Pleasures of Playful Perspectives: Art by Mark Reigelman and Meredith James on the Greenway
“Traditional meeting houses became the community centers and had the defining characteristics of simplicity, equality, peace, and togetherness. …The Meeting House intends to mimic these ideals, highlighting the potential for civic structures to act as gathering points where passersby can explore, question and interact,..”
“The garden imagery and sculpture title reference Alain Resnais’ 1961 film, Last Year at Marienbad. In the film, a woman’s fantasies and memories weave together opulent interiors and gardens into a seamless architectural labyrinth.”

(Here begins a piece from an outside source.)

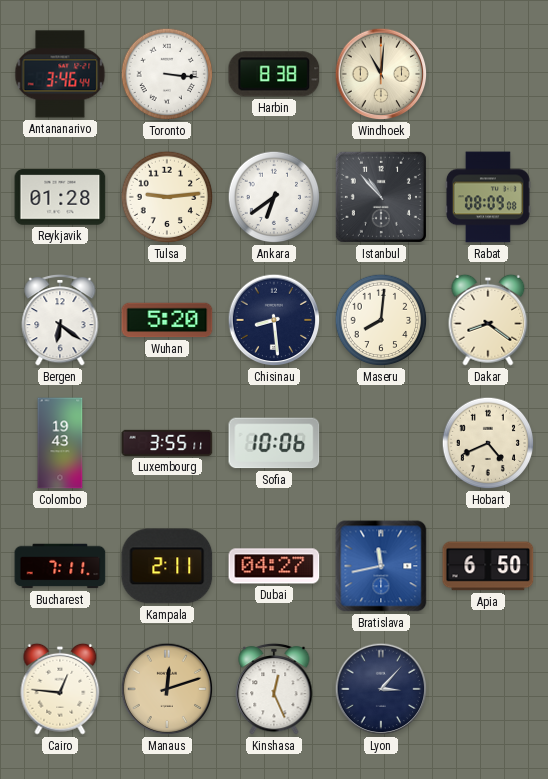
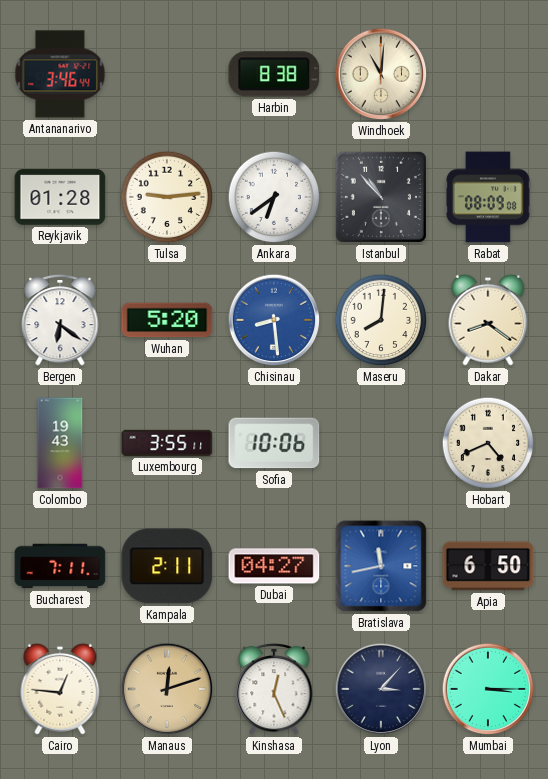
Toronto: 3:16 -> none
Chisinau dial: navy -> blue
Mumbai: none -> 3:15
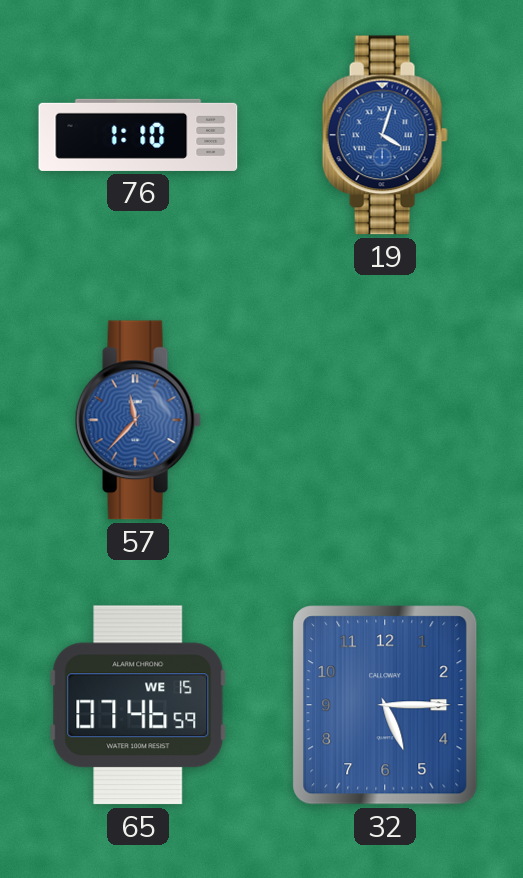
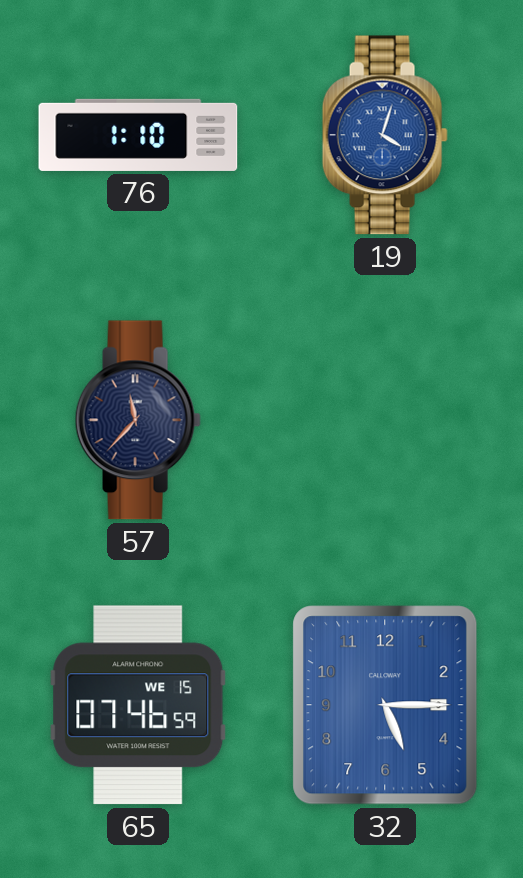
57 dial: blue -> navy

Enlightened and excited by both artists’ presentations* on September 26, I ‘m posting quickly now, just in case you can plan to go before their temporary exhibits vanish October 7 (Reigelman) and October 8 (James). Later on, I’ll hope to trade perspectives in the interactive spirit of these engaging forms of art. *as part of the Playful Perspectives exhibition on the Greenway
Here are resources from the Greenway website that will give background and locations for the two artworks and other intriguing work along the way between them. Click on red text for links. Captions of photos above and below are excerpted quotes from the artists’ statements.
The Meeting House takes inspiration from the simple architecture of the area’s first colonial settlers and was fabricated using traditional materials and techniques.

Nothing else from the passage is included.